Though exhausting, freshman orientation season is off to a positive start thanks to its orientation leaders and increased focus on technology.

This summer, students from all over the country are visiting UT for what may be their first real taste of the college experience. Throughout June and July, more than 4,300 new Vols will come through in 16, two-day sessions. Averaging about 270 students per session, the orientation leaders stay busy during their 18-hour days.

Most students have enjoyed the seemingly unending energy of the orientation leaders, but at least one student grumbled about the 7:30 a.m. start.

"It was way too early, I wish they had pushed it back about an hour," incoming freshman and business analytics major Bob Pierson said.

The early wake-up call is necessary for the students to complete their heavily scheduled day. Students are introduced to many of the services and student organizations offered on campus based on their own designated interests.

"I was surprised at all the free services on campus, like the tutoring center and the writing lab," Pierson said, adding that the services may come in handy. "English is definitely not my strength."

Laura Lauder, another incoming freshman, said she considered the program good preparation for the real college experience approaching in August. She said she would have liked more time to get ready for her first day.

"Meeting with my advisor was the most helpful, but I wish we were allowed time to go to a computer lab to build our schedule as well," she said.

Lauder's sentiment reflects Paige Philips' own assessment of orientation. As the associate director of new student and family programming, Philips said the program's greatest asset lies in the assimilation of incoming freshman into the campus community.

"I think the most beneficial thing about orientation is that... you can just get a really good snapshot of the university in one location and in one time," Phillips said. "You get to take care of any business you might have, you get to meet other incoming students, other upper class students... it's just a really big picture of the university."

Philips added that although orientation is not required for freshman, it is strongly recommended for a variety of reasons, and those who attend but skip sessions only hurt themselves.

"What I like to say is that orientation is like your first class, so when I see someone who has not been attending sessions, I take them aside and ask if this is how they are going to approach their classes," she said.

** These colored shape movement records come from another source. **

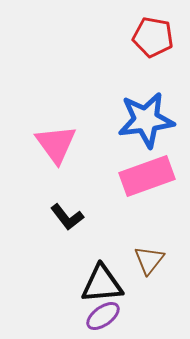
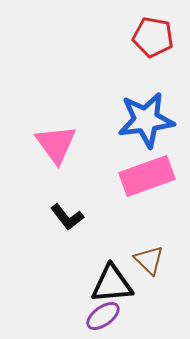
brown triangle: rotated 24 degrees counterclockwise
black triangle: moved 10 px right
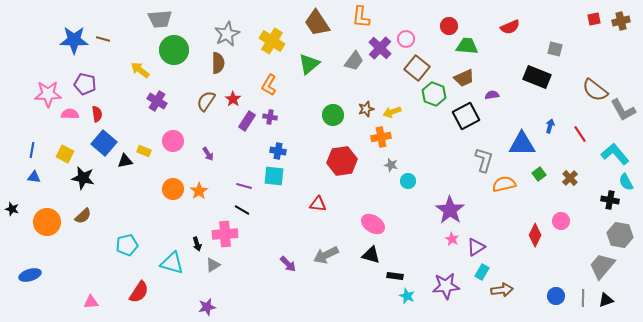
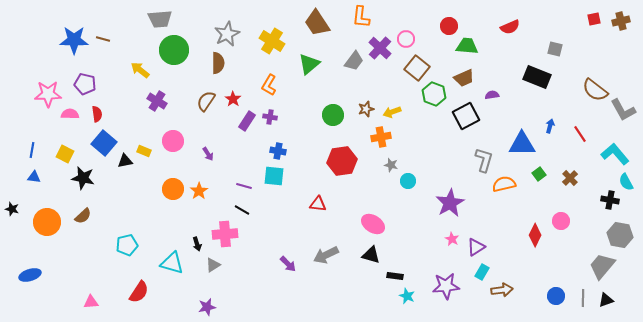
purple star at (450, 210): moved 7 px up; rotated 8 degrees clockwise
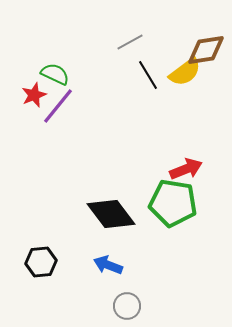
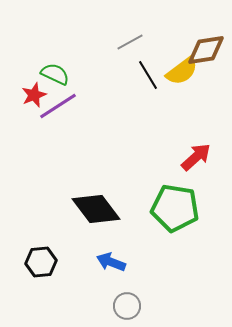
yellow semicircle: moved 3 px left, 1 px up
purple line: rotated 18 degrees clockwise
red arrow: moved 10 px right, 12 px up; rotated 20 degrees counterclockwise
green pentagon: moved 2 px right, 5 px down
black diamond: moved 15 px left, 5 px up
blue arrow: moved 3 px right, 3 px up
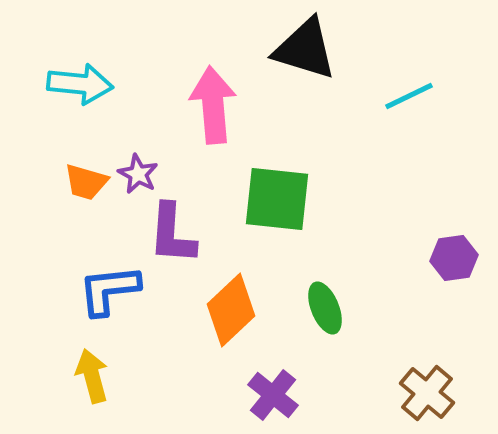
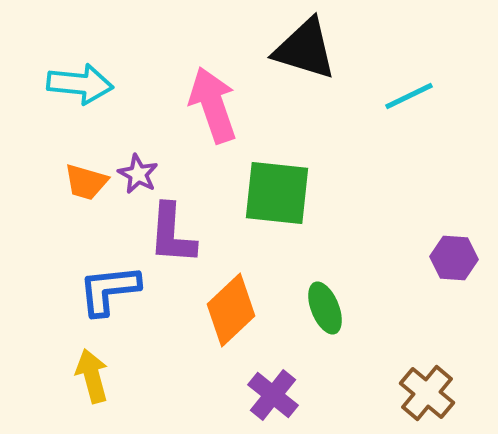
pink arrow: rotated 14 degrees counterclockwise
green square: moved 6 px up
purple hexagon: rotated 12 degrees clockwise
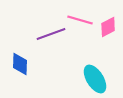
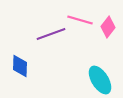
pink diamond: rotated 25 degrees counterclockwise
blue diamond: moved 2 px down
cyan ellipse: moved 5 px right, 1 px down
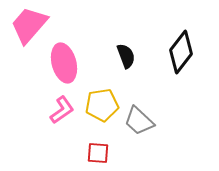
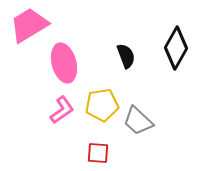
pink trapezoid: rotated 18 degrees clockwise
black diamond: moved 5 px left, 4 px up; rotated 9 degrees counterclockwise
gray trapezoid: moved 1 px left
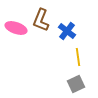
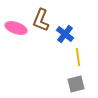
blue cross: moved 2 px left, 3 px down
gray square: rotated 12 degrees clockwise
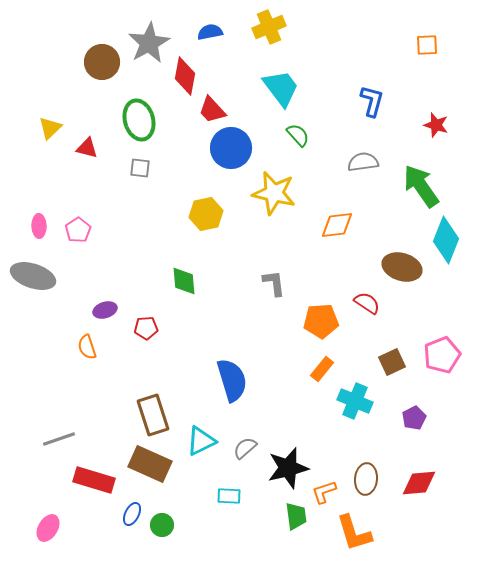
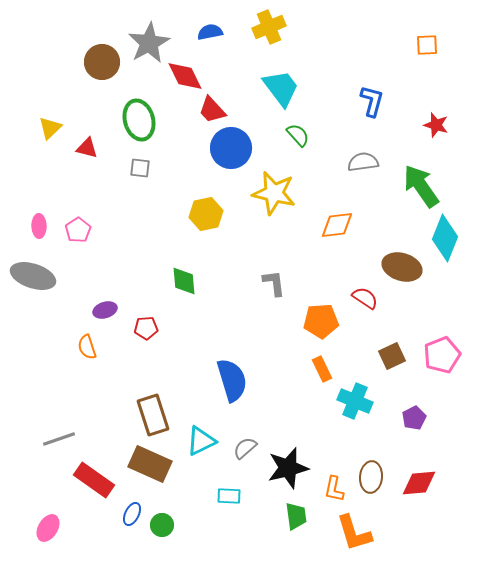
red diamond at (185, 76): rotated 36 degrees counterclockwise
cyan diamond at (446, 240): moved 1 px left, 2 px up
red semicircle at (367, 303): moved 2 px left, 5 px up
brown square at (392, 362): moved 6 px up
orange rectangle at (322, 369): rotated 65 degrees counterclockwise
brown ellipse at (366, 479): moved 5 px right, 2 px up
red rectangle at (94, 480): rotated 18 degrees clockwise
orange L-shape at (324, 492): moved 10 px right, 3 px up; rotated 60 degrees counterclockwise
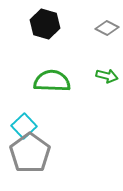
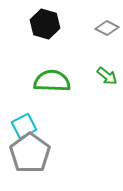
green arrow: rotated 25 degrees clockwise
cyan square: rotated 15 degrees clockwise
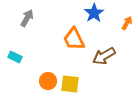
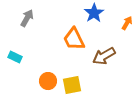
yellow square: moved 2 px right, 1 px down; rotated 18 degrees counterclockwise
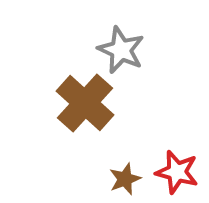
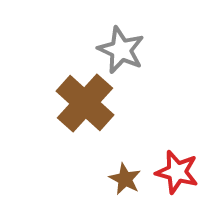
brown star: rotated 24 degrees counterclockwise
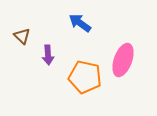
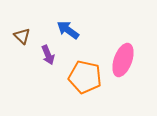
blue arrow: moved 12 px left, 7 px down
purple arrow: rotated 18 degrees counterclockwise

This year, orientation has integrated more technology into the program. Dante Arnwine, an orientation leader and rising junior in political science and public administration, said the integration has been highly beneficial.

"A big difference this year is that we have digitized much of the process," he said. "This year we're using electronic check-in, so that makes it a whole lot easier."

Orientation leader Austin Shelton, rising junior in sports management, agreed on the increased technology and its impact on the programming.

"I feel like we are using technology to make it a more personal situation," he said. "We're using Twitter a lot more this year than we were, and #utk17 was trending nationally, so that was a pretty big deal... That's a big step for the future of Orientation for us and other programs."

For Shelton, the personal touch that Twitter affords corresponds well with his own commitment to pay each incoming freshman individual attention. Although each pair of leaders has a group of 20 students, Shelton said he tries to get to know them on a personal basis.

"I try to ... remember their name, and encourage them to stay in touch; and if they have any questions at any time to feel free to ask any of us," he said.

When summer ends, planning for next summer's orientation begins in earnest. Orientation Leaders are picked in the fall semester and take a class in the spring to prepare them for the long hours that the process requires. However, all involved participate as a labor of love, no matter the energy required and how exhausted they might feel.

"We look to each other for encouragement and the extra drive to keep us going throughout the day... It's one of those things that if you're passionate enough about it, and that you want to do it, you're going to make yourself do it no matter how tired you are," Shelton said. "That and a lot of coffee helps."